Elsewhere, Hungary has also seen persistent mass protests over the government’s ban on LGBTQ+ Pride events, while in Indonesia, demonstrations against President Prabowo’s policies have intensified. In Romania and Serbia, protests have evolved into broad-based anti-government movements, reflecting deep-rooted political dissatisfaction. In Serbia in particular, Serbian President Aleksander Vucic has failed to curb the largest demonstrations the country has ever seen, sparked by a tragedy that killed 15 after a railway roof collapse in Novi Sad last month.

Romania’s balance sheet issues, in particular, pose a significant challenge, according to Capital Economics. “The budget deficit last year came in at more than 8% of GDP, meaning there is little scope to loosen policy,” Shah warns. “But equally, efforts to rein it in could promote a broader rise in support for extreme parties.”

According to Shah, there are four key factors determining whether protests leave a lasting economic impact: their duration and intensity, the strength of national balance sheets, disruption to critical economic sectors, and the potential for policy shifts. “A peaceful one-day protest will be less disruptive than a violent 90-day protest,” he observes, emphasising that the scale of disruption is often more important than the sheer number of protestors.

One of the most sensitive areas is tourism, which remains highly vulnerable to perceptions of instability. The Hong Kong protests of 2019, for instance, pushed the territory’s economy into recession as collapsing tourism revenues and retail spending took their toll. The protests pushed the territory’s economy into recession with GDP shrinking by 1.2% in 2019, largely due to collapsing tourism and retail revenues.

In a similar vein, the Arab Spring protests that erupted in Egypt and Tunisia were followed by severe balance of payments crises driven by plummeting tourist arrivals. Egypt's GDP growth rate plummeted from 5.1% in 2010 to 1.8% in 2011, while Tunisia experienced a similar contraction from 3.1% to -1.9%.

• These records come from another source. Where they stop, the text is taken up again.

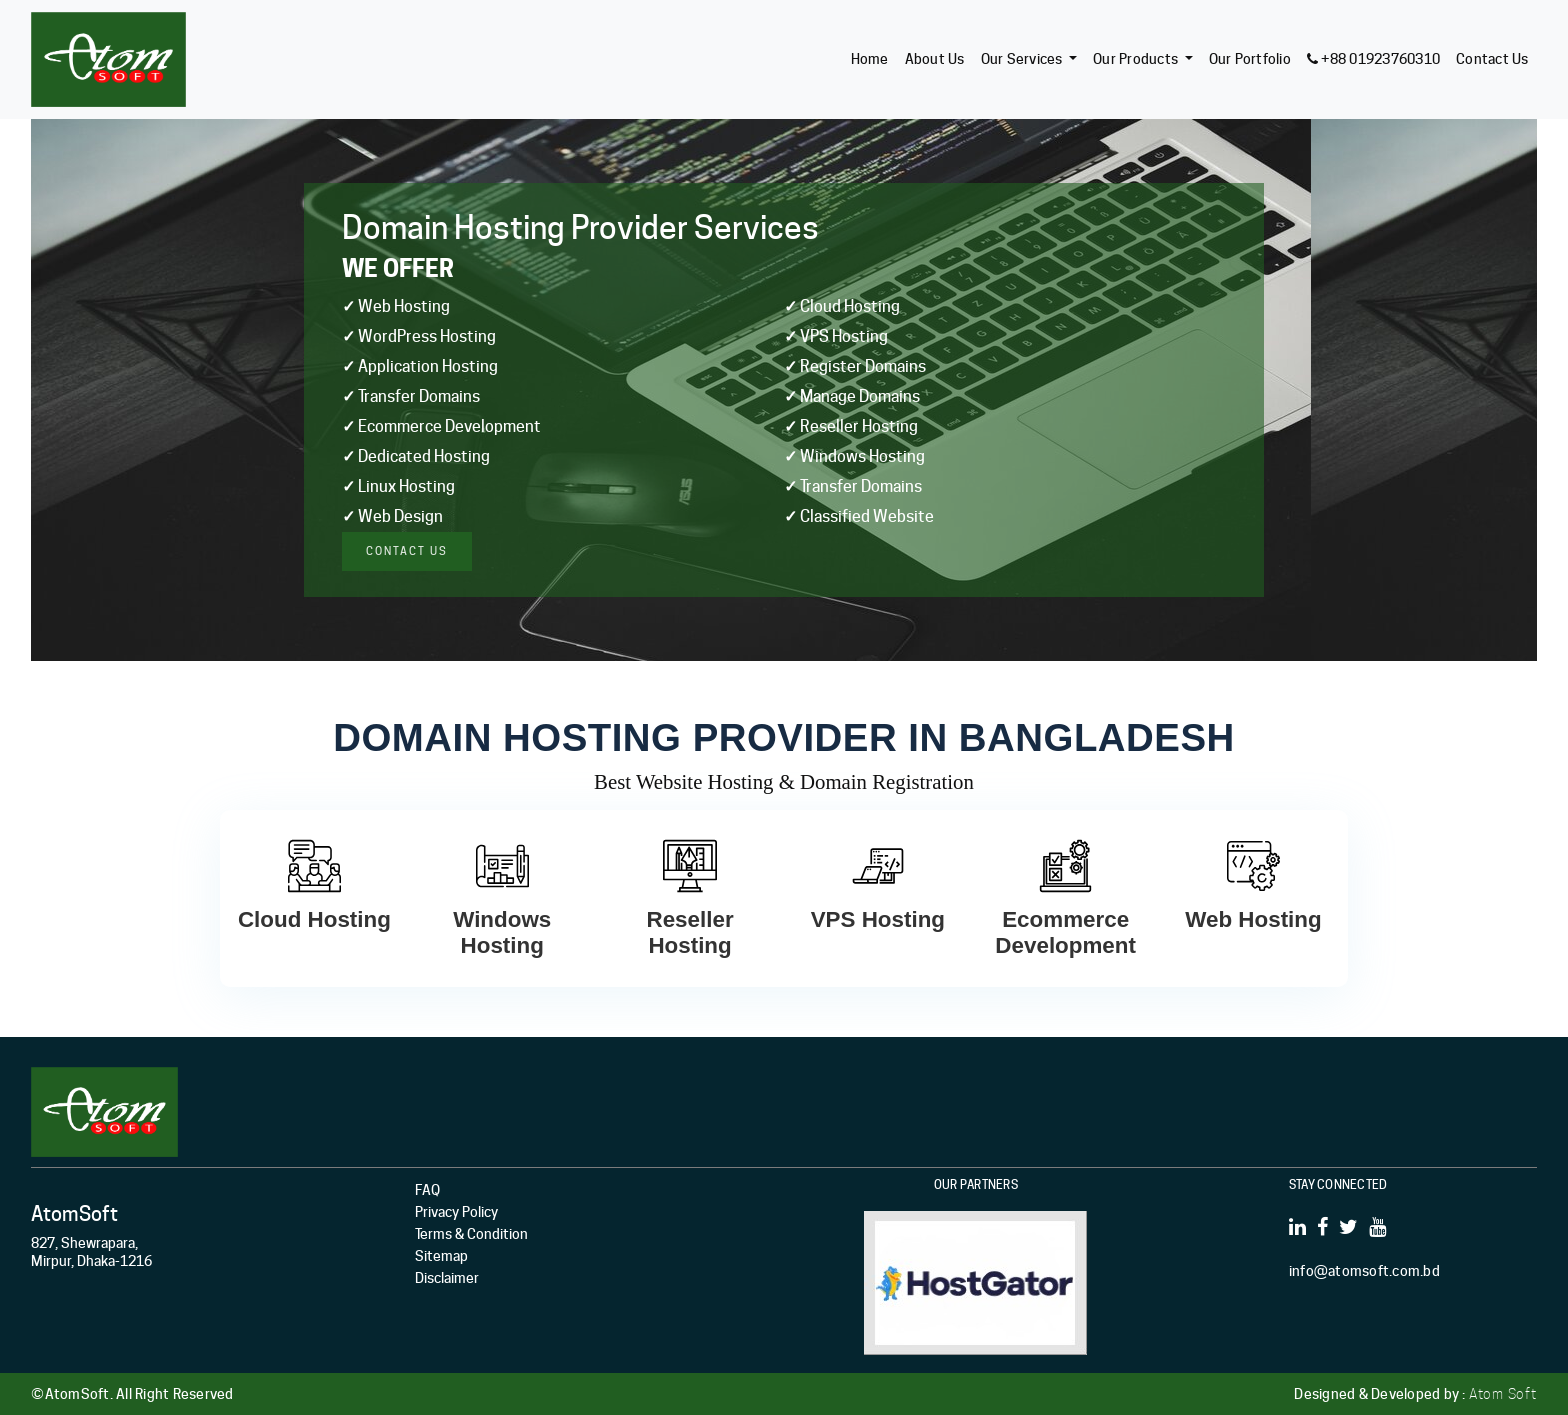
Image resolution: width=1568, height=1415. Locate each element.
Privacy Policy (456, 1212)
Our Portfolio (1250, 59)
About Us (935, 59)
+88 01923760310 (1373, 59)
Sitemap (441, 1256)
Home (870, 59)
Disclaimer (447, 1278)
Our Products (1135, 59)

Protests impacting manufacturing and transport can also wreak havoc. Shah recalls how “strikes by truck drivers in Brazil in 2018 brought the country to a standstill, causing a sharp, albeit temporary, drop in activity and a rise in inflation.” Brazil’s GDP growth in 2018 was a meagre 1.1%, down from 1.3% in 2017, as the strike paralyzed transportation and disrupted supply chains across the country. Disruptions in key industries are often the trigger for economic distress, particularly in economies reliant on specific sectors to drive growth.

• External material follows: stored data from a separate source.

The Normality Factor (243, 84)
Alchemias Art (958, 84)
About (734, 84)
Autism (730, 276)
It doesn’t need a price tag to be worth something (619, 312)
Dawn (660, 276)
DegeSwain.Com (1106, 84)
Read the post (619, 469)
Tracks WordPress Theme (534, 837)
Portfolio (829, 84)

But the most crucial factor, Shah believes, is whether unrest results in permanent shifts to policy or perceptions of political risk. “Protests in Chile in late 2019 started over a subway fare hike but spiralled into a much broader debate about the relationship between the state and the public,” he notes. “That effort to re-write the constitution, although ultimately unsuccessful, left Chile with a permanently higher risk premium relative to its peers.” Chile’s risk premium, measured by the EMBI Global Index, rose by nearly 100 basis points between late 2019 and early 2020.

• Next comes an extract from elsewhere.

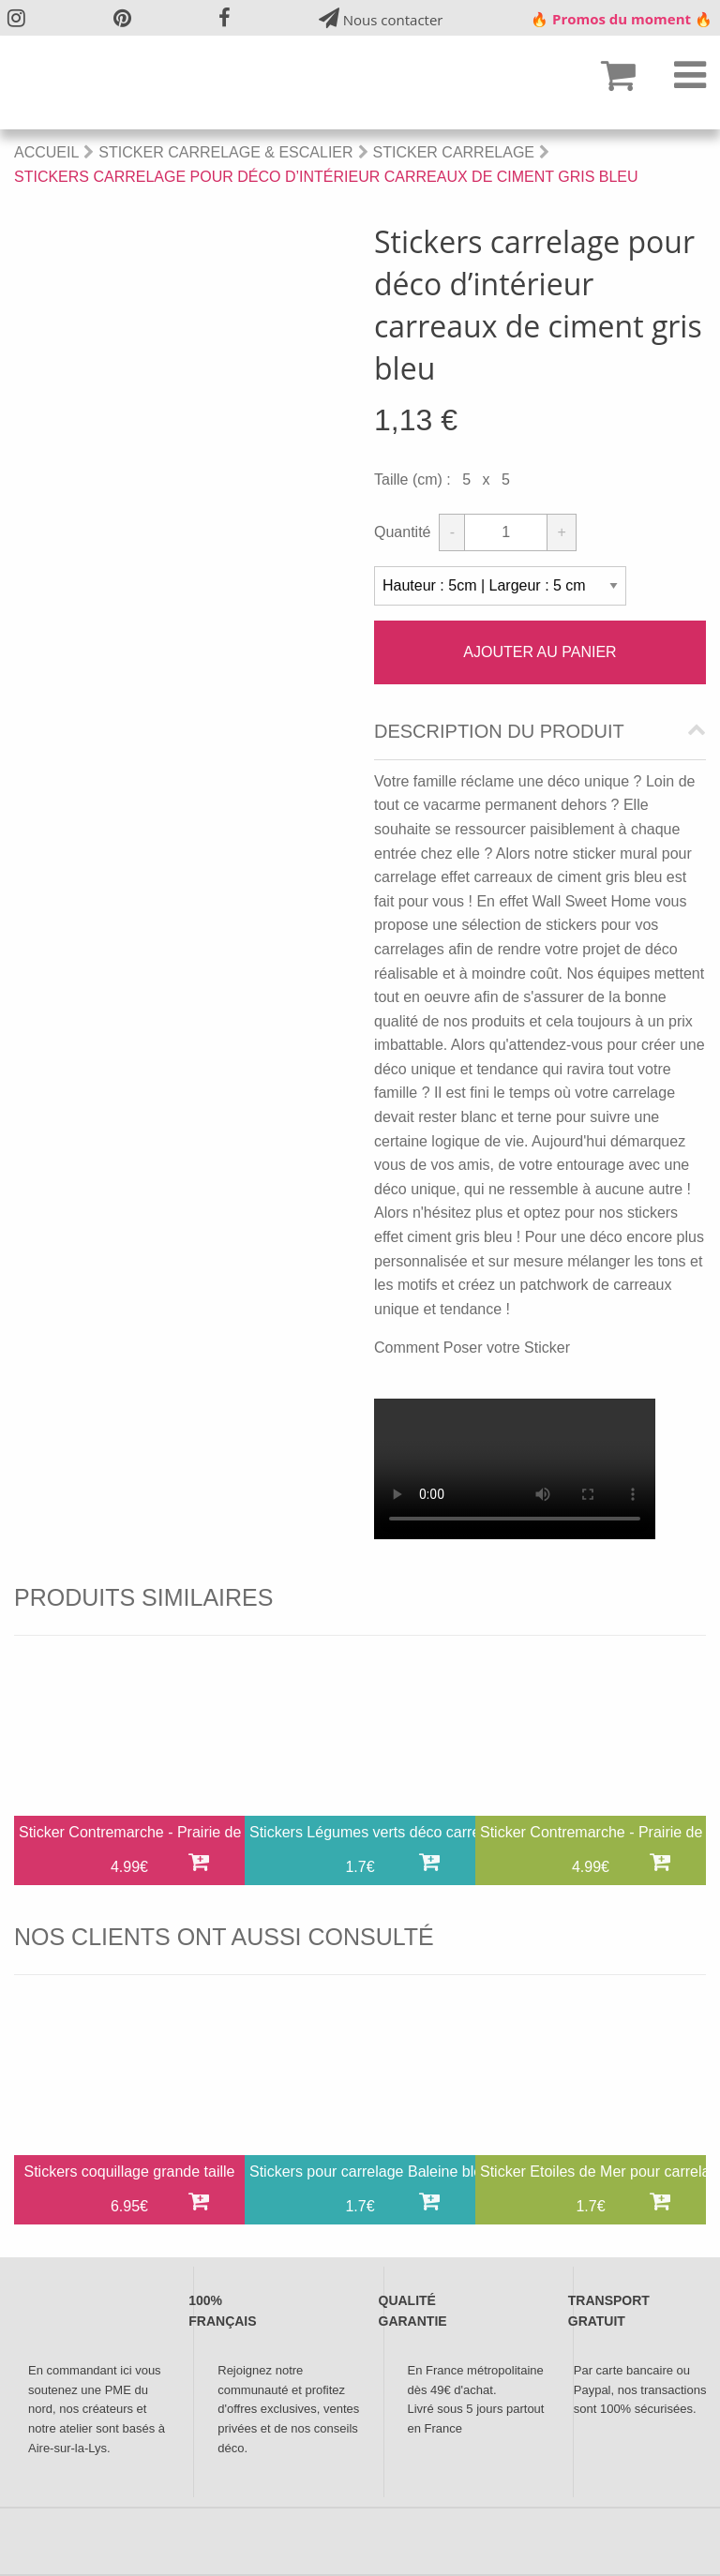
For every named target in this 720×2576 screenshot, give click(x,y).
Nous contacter (381, 18)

While none of the current EM protests have yet triggered drastic policy shifts, the potential for significant economic fallout remains. “The probability of a fundamental policy shift is greatest in Serbia and Romania, given that protests there have already dragged on for several months,” Shah says. Protests in Romania, he adds, could even signal a broader turn toward populism in the upcoming rescheduled presidential election.

In contrast, Indonesia appears to be on firmer ground. Its balance sheet is healthier, and the scale of protests remains relatively small given the country’s vast population. However, Shah warns, “A breach of fiscal rules to appease protesters would send a worrying sign to investors about a more populist turn in policymaking.”

The broader lesson from these protests is clear: emerging markets with weak economic fundamentals are more likely to see social unrest translate into economic instability. As investors grapple with heightened geopolitical uncertainty, the spectre of prolonged protests in fragile economies is likely to weigh heavily on their decision-making.